Fourth, reduced discrimination flooded the labor market with the pent-up human capital of women. Women now make up a majority of the American labor force; that proportion can rise only a little bit more, if at all.

Finally, 
the quality of education improved: in 1950, only 15 percent of American men and 4 percent of American women between ages 20 and 24 were enrolled in college. The proportions for both sexes are now over 30 percent, but with graduates no longer guaranteed substantial wage increases, the costs of education may come to outweigh the benefits."
King makes a plea for "economic honesty, to recognise that promises made during good times can no longer be easily kept."
He proposes reforms such as raising pension ages, increasing immigration in ageing societies and a social pact where an older population does not cannibalise benefits at the expense of the young.
The economist also recognises that rising inequality is part of a process that feeds mistrust within nations.

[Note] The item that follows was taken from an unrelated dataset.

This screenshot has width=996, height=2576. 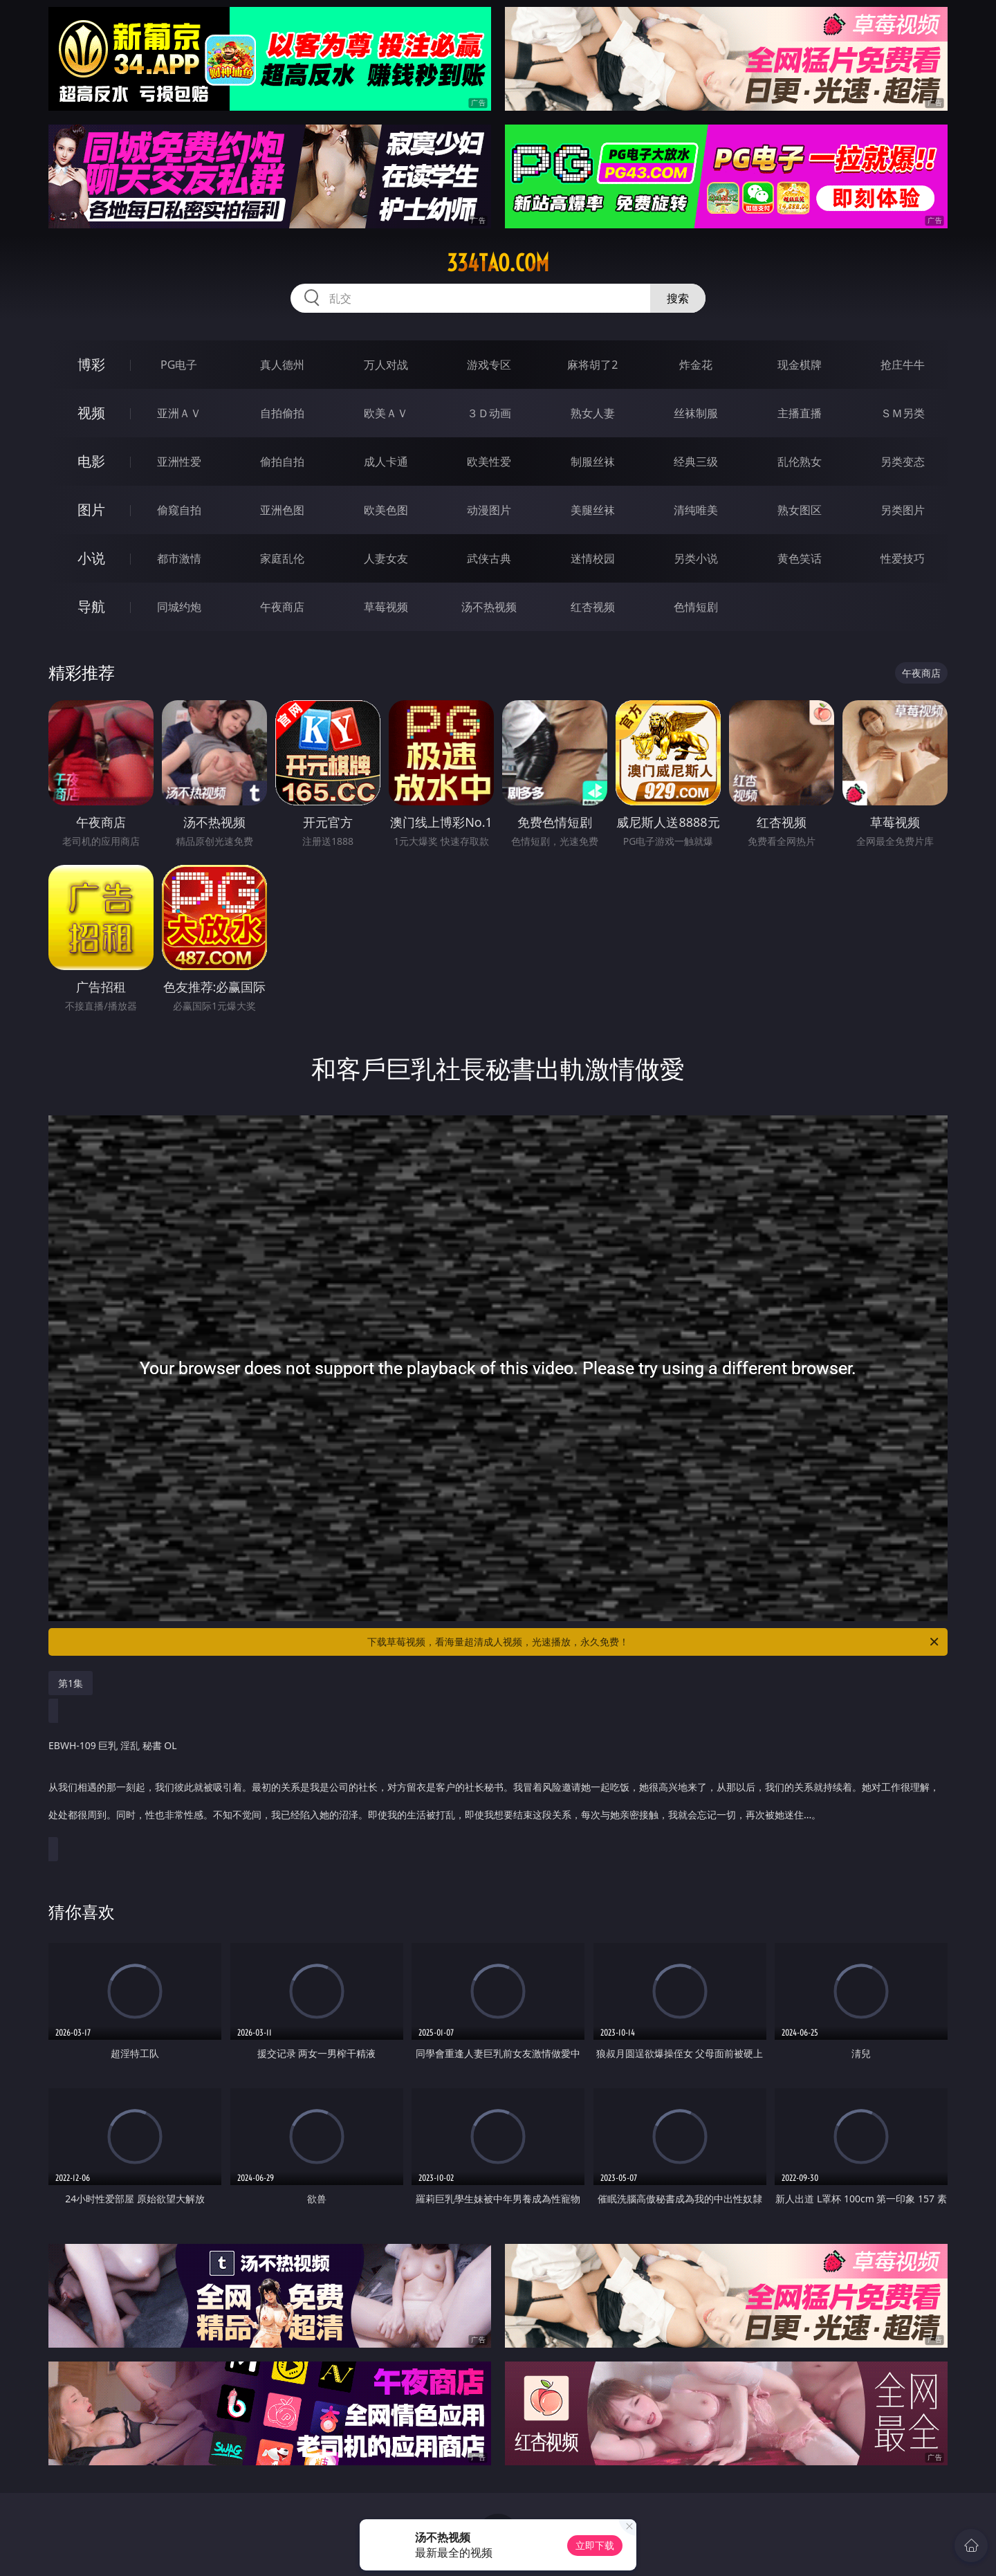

Stephen King writes in his book:
"Based on our collective belief in ever-rising living standards, we have spent the last half-century watching our financial wealth and our political and economic 'rights' accumulate at an incredible pace. We all, directly or indirectly, own pieces of paper or rely on political promises that make claims on future economic prosperity. Only a handful of years ago, we were so confident in continued economic progress that we could be educated yesterday, consume today, retire tomorrow, have excellent healthcare the next day and create a better life for our children while, at the same time, saving very little. We hadn’t just mastered our economies. We had mastered time itself.

What happens, however, if the future is worse than we hoped it would be? What happens if, collectively, the claims incorporated in our pieces of paper and our political promises cannot be honoured?"